◆ **TASK TO COMPLETE**
Exactly reproduce the lines beginning with the line that includes "Martin, neurochirurg" and ending with the last line of the data.

◆ **MATERIAL FOR THIS TASK**

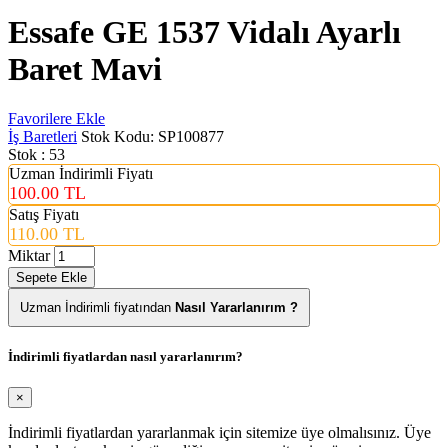
Essafe GE 1537 Vidalı Ayarlı
Baret Mavi
Favorilere Ekle
İş Baretleri
Stok Kodu:
SP100877
Stok : 53
Uzman İndirimli Fiyatı
100.00 TL
Satış Fiyatı
110.00 TL
Miktar
Sepete Ekle
Uzman İndirimli fiyatından
Nasıl Yararlanırım ?
İndirimli fiyatlardan nasıl yararlanırım?
×
İndirimli fiyatlardan yararlanmak için sitemize üye olmalısınız. Üye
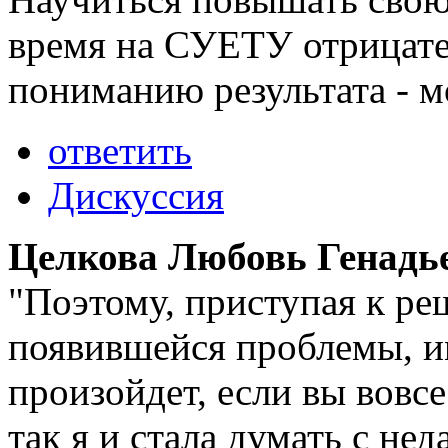
время на СУЕТУ отрицател
пониманию результата - мо
ответить
Дискуссия
Целкова Любовь Генадь
"Поэтому, приступая к р
появившейся проблемы, и
произойдет, если вы вовсе
так я и стала думать с не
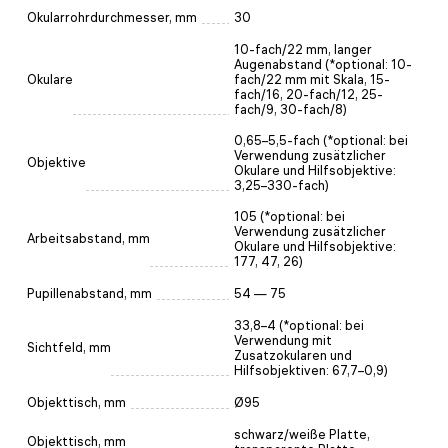
Okularrohrdurchmesser, mm
30
10-fach/22 mm, langer
Augenabstand (*optional: 10-
Okulare
fach/22 mm mit Skala, 15-
fach/16, 20-fach/12, 25-
fach/9, 30-fach/8)
0,65–5,5-fach (*optional: bei
Verwendung zusätzlicher
Objektive
Okulare und Hilfsobjektive:
3,25–330-fach)
105 (*optional: bei
Verwendung zusätzlicher
Arbeitsabstand, mm
Okulare und Hilfsobjektive:
177, 47, 26)
Pupillenabstand, mm
54 — 75
33,8–4 (*optional: bei
Verwendung mit
Sichtfeld, mm
Zusatzokularen und
Hilfsobjektiven: 67,7–0,9)
Objekttisch, mm
Ø95
schwarz/weiße Platte,
Objekttisch, mm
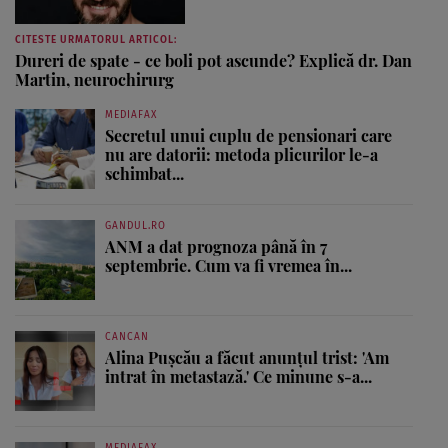
CITESTE URMATORUL ARTICOL:
Dureri de spate - ce boli pot ascunde? Explică dr. Dan
Martin, neurochirurg
MEDIAFAX
Secretul unui cuplu de pensionari care
nu are datorii: metoda plicurilor le-a
schimbat...
GANDUL.RO
ANM a dat prognoza până în 7
septembrie. Cum va fi vremea în...
CANCAN
Alina Pușcău a făcut anunțul trist: 'Am
intrat în metastază.' Ce minune s-a...
MEDIAFAX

◆ **COMPLETED EXERCISE**
Martin, neurochirurg
MEDIAFAX
Secretul unui cuplu de pensionari care
nu are datorii: metoda plicurilor le-a
schimbat...
GANDUL.RO
ANM a dat prognoza până în 7
septembrie. Cum va fi vremea în...
CANCAN
Alina Pușcău a făcut anunțul trist: 'Am
intrat în metastază.' Ce minune s-a...
MEDIAFAX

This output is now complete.